Activity:
A verbatim copy of the lines starting at the one with "口コミ・体験談から自分に合ったお店を探せます。" and ending at the last line below is required; include nothing else.

--- Records for the task ---

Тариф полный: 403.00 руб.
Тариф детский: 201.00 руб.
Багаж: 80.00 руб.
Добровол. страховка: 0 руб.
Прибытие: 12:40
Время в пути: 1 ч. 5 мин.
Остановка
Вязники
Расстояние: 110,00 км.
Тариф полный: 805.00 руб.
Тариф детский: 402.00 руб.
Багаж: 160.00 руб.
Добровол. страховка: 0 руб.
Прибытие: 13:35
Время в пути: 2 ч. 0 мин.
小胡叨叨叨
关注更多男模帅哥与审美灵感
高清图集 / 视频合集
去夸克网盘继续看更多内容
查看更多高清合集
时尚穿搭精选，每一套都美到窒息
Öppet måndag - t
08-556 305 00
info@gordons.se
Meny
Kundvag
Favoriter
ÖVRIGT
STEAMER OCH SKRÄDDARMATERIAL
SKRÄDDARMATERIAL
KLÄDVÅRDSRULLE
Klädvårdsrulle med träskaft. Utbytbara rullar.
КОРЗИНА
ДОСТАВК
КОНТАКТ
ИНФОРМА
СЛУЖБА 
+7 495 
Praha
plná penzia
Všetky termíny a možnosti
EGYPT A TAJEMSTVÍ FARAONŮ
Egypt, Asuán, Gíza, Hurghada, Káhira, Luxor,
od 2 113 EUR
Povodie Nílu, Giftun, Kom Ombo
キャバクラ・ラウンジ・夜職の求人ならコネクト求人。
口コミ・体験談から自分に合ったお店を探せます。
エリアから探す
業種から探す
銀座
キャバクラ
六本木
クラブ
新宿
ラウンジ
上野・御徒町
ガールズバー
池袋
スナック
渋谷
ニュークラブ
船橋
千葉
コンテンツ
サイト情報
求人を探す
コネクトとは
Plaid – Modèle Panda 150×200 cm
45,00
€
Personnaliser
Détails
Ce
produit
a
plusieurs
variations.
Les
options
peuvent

---

Exercise answer:
口コミ・体験談から自分に合ったお店を探せます。
エリアから探す
業種から探す
銀座
キャバクラ
六本木
クラブ
新宿
ラウンジ
上野・御徒町
ガールズバー
池袋
スナック
渋谷
ニュークラブ
船橋
千葉
コンテンツ
サイト情報
求人を探す
コネクトとは
Plaid – Modèle Panda 150×200 cm
45,00
€
Personnaliser
Détails
Ce
produit
a
plusieurs
variations.
Les
options
peuvent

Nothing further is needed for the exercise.